Hölder's inequality with $p=1,q=\infty$ and SDEs

Question

I have an expression of an expectation of stochastic processes at time $T$, $$\mathbb{E}[X_TM_T]$$ $M_T$ is a martingale such that $\mathbb{E}[M_T] = \mathbb{E}[M_0] = M_0 = 1 $. I am tempted to apply Hölder's inequality to write $$\mathbb{E}[X_TM_T]\le \mathbb{E}[|X_T|]E[|M_T|^\infty]^{\frac{1}{\infty}}$$

My question is: is it possible to evaluate $E[|M_T|^\infty]^{\frac{1}{\infty}}$? As far as I know this is the infinity norm, which is usually defined as the max value of the elements, but I rarely see it with this expected value notation. What I hope is that we can use the martingale property of $M_t$ but after thinking more it seems maybe the martingale property doesn't matter for norms besides the 1-norm.

Answer 1

A remark, your Holder's inequality should be $$\mathbb{E}[X_TM_T]\le \mathbb{E}[|X_T|]E[|M_T|^\infty]^{\frac{1}{\infty}}$$ ($\mathbb{E}[|X_T|]$, not $\mathbb{E}[X_T]$)

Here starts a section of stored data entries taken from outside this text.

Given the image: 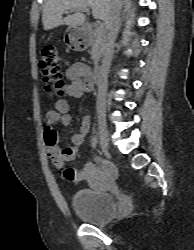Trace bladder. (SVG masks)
Segmentation results:
<instances>
[{
	"instance_id": "bladder-1",
	"label": "bladder",
	"mask_w": 194,
	"mask_h": 250,
	"mask_svg": "<svg viewBox=\"0 0 194 250\" xmlns=\"http://www.w3.org/2000/svg\"><path fill=\"white\" fill-rule=\"evenodd\" d=\"M72 209L86 223L100 225L114 217L117 205L110 193L88 188L73 194Z\"/></svg>"
}]
</instances>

About your question, it's all about the convention. What is the definition of $E[|M_T|^\infty]^{\frac{1}{\infty}}$? According to the Hölder's inequality convention, this is the supremum of $M_T$. Hence, by definition $$E[|M_T|^\infty]^{\frac{1}{\infty}} := \sup |M_T|$$

Besides, without Holder's inequality, we have $$E(X_TM_T) \le E(|X_T| \sup |M_T|) = E(|X_T|)\sup |M_T| $$

Answer 2

If you use Holder's with $p=1,q=\infty$ you are assuming that $X_T \in \mathcal{L}^1(\mathbb{P})$ and $M_T \in \mathcal{L}^\infty(\mathbb{P})$. Then you get that $\mathbb{E}[X_TM_T]< \infty$ and $$|\mathbb{E}[X_TM_T]|\leq\mathbb{E}[|X_TM_T|]=\int|xm|d\mathbb{P}\leq\underbrace{\bigg(\int|x|d\mathbb{P}\bigg)}_{\|X_T\|_1=\mathbb{E}[|X_T|]}\|M_T\|_{\infty}=\mathbb{E}[|X_T|]C, \ \ \ C > 0$$ Mind the infinity seminorm is not really $(\int|m|^\infty\mathbb{P})^{\frac{1}{\infty}}$, if you say $M_T \in \mathcal{L}^\infty(\mathbb{P})$ it just means that $M_T$ is a.e. bounded by some $c$ and $\|M_T\|_{\infty}$ is the greatest lower bound of the set of possible $c$'s.